--- START ---
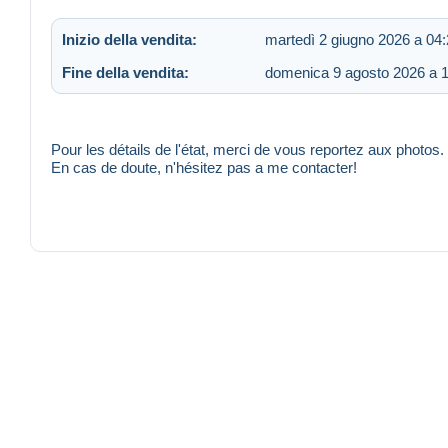
Inizio della vendita:
martedì 2 giugno 2026 a 04
Fine della vendita:
domenica 9 agosto 2026 a 
Pour les détails de l'état, merci de vous reportez aux photos.
En cas de doute, n'hésitez pas a me contacter!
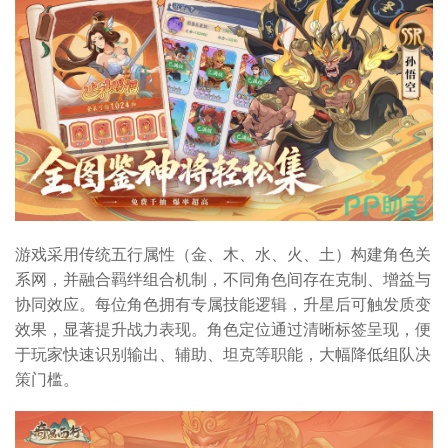
游戏采用传统五行属性（金、木、水、火、土）构建角色关
系网，并融合羁绊组合机制，不同角色间存在克制、增益与
协同效应。每位角色拥有专属技能逻辑，升星后可触发质变
效果，显著提升战力表现。角色定位通过清晰标签呈现，便
于玩家快速识别输出、辅助、坦克等职能，大幅降低组队决
策门槛。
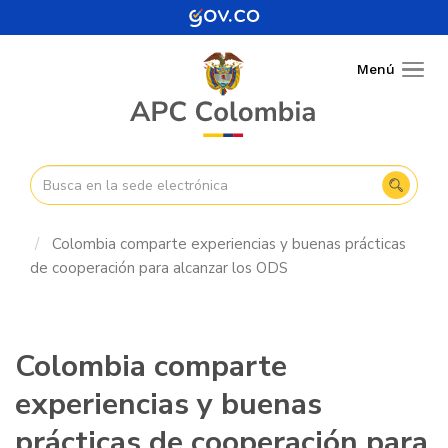
Pasar
al
contenido
Menú
Togg
principal
navig
Colombia comparte experiencias y buenas prácticas
de cooperación para alcanzar los ODS
Colombia comparte
experiencias y buenas
prácticas de cooperación para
--- END ---
Repeat the lines above, starting at the first and stopping after the line that holds "Colombia comparte experiencias", with the pictures left out.

Inizio della vendita:
martedì 2 giugno 2026 a 04
Fine della vendita:
domenica 9 agosto 2026 a 
Pour les détails de l'état, merci de vous reportez aux photos.
En cas de doute, n'hésitez pas a me contacter!
游戏采用传统五行属性（金、木、水、火、土）构建角色关
系网，并融合羁绊组合机制，不同角色间存在克制、增益与
协同效应。每位角色拥有专属技能逻辑，升星后可触发质变
效果，显著提升战力表现。角色定位通过清晰标签呈现，便
于玩家快速识别输出、辅助、坦克等职能，大幅降低组队决
策门槛。
Pasar
al
contenido
Menú
Togg
principal
navig
Colombia comparte experiencias y buenas prácticas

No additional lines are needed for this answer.